Work item →
Please transcribe the listing below exactly, but only from the line containing "comunidad virtual. Se" through its last line.

Records for this exercise →

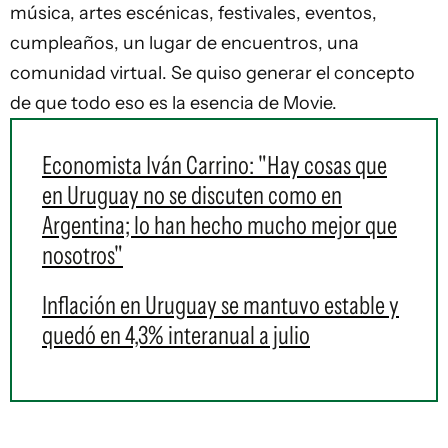
música, artes escénicas, festivales, eventos,
cumpleaños, un lugar de encuentros, una
comunidad virtual. Se quiso generar el concepto
de que todo eso es la esencia de Movie.
Economista Iván Carrino: "Hay cosas que
en Uruguay no se discuten como en
Argentina; lo han hecho mucho mejor que
nosotros"
Inflación en Uruguay se mantuvo estable y
quedó en 4,3% interanual a julio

Result for this task →
comunidad virtual. Se quiso generar el concepto
de que todo eso es la esencia de Movie.
Economista Iván Carrino: "Hay cosas que
en Uruguay no se discuten como en
Argentina; lo han hecho mucho mejor que
nosotros"
Inflación en Uruguay se mantuvo estable y
quedó en 4,3% interanual a julio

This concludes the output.